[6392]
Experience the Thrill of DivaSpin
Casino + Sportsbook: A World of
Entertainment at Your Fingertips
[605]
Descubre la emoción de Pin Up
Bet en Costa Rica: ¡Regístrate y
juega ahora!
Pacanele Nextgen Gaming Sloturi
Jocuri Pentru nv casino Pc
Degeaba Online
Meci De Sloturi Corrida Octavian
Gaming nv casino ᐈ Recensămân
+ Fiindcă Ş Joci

* * *

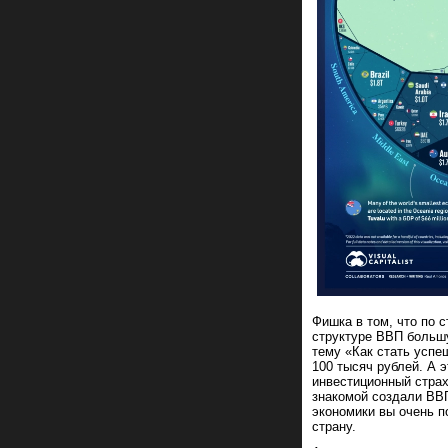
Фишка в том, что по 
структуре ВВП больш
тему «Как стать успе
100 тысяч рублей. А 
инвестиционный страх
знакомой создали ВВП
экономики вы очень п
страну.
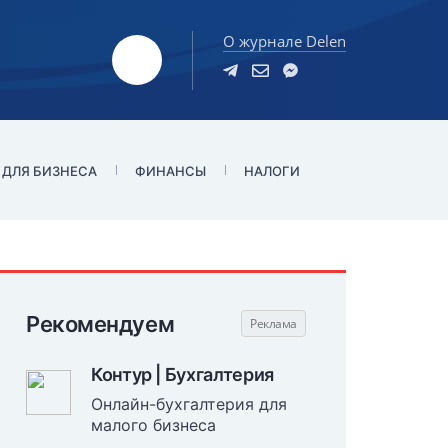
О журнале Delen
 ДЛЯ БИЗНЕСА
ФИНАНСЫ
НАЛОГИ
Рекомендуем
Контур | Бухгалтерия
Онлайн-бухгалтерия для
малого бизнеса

__Exercise description__:
Above are the records; copy from them only the lines starting at the one containing "экономики вы очень п" and ending at the one containing "малого бизнеса", exactly and without pictures.

__Solution to this problem__:
экономики вы очень п
страну.
О журнале Delen
 ДЛЯ БИЗНЕСА
ФИНАНСЫ
НАЛОГИ
Рекомендуем
Контур | Бухгалтерия
Онлайн-бухгалтерия для
малого бизнеса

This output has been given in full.